_Instructions to follow_
Work through the data line by line, gathering every line that has the word "ارسال".

_Recorded information_

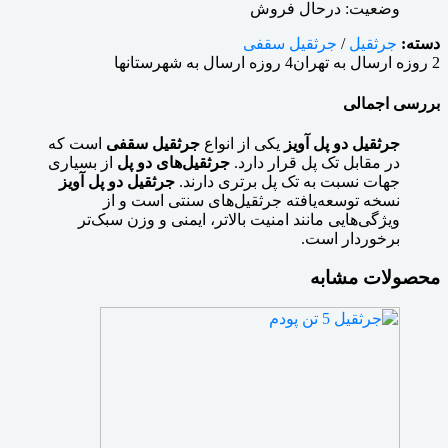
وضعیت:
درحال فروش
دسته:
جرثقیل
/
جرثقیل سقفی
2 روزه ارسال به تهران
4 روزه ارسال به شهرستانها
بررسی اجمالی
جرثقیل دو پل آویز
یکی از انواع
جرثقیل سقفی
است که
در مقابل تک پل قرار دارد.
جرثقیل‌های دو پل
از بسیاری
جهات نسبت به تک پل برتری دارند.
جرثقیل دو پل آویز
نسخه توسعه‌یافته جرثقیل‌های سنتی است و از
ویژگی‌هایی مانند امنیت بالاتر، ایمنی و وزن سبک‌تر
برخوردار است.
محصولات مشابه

--

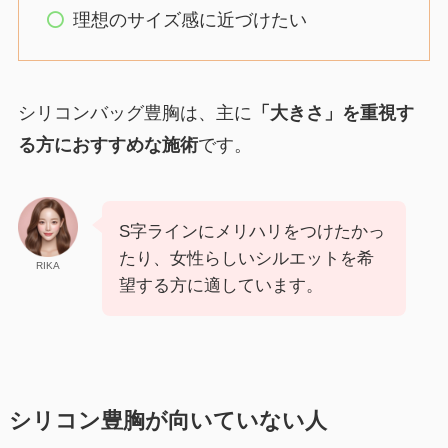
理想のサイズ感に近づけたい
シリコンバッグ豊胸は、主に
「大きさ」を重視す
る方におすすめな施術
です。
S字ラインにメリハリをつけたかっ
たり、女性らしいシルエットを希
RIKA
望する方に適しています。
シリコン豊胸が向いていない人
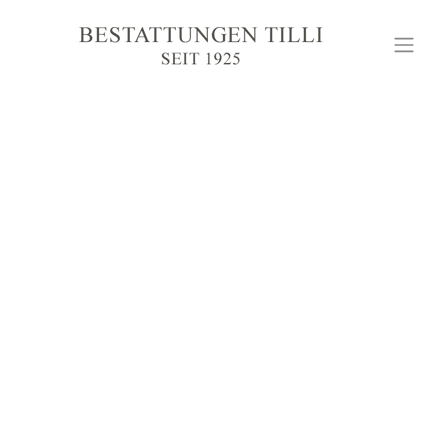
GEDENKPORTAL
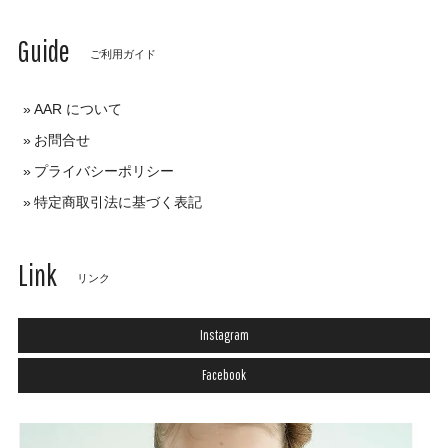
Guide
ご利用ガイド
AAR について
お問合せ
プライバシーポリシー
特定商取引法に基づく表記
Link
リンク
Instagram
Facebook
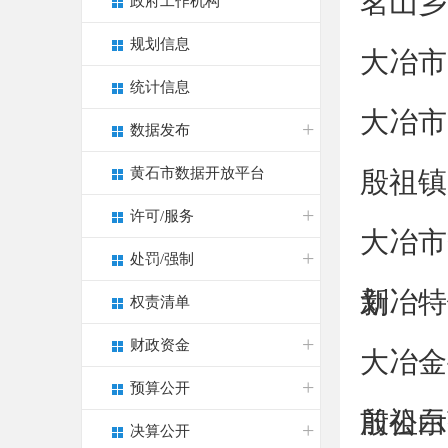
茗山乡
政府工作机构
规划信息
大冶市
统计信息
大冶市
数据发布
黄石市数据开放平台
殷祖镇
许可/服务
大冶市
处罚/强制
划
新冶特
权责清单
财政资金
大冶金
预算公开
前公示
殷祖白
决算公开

_Written reply_
2 روزه ارسال به تهران
4 روزه ارسال به شهرستانها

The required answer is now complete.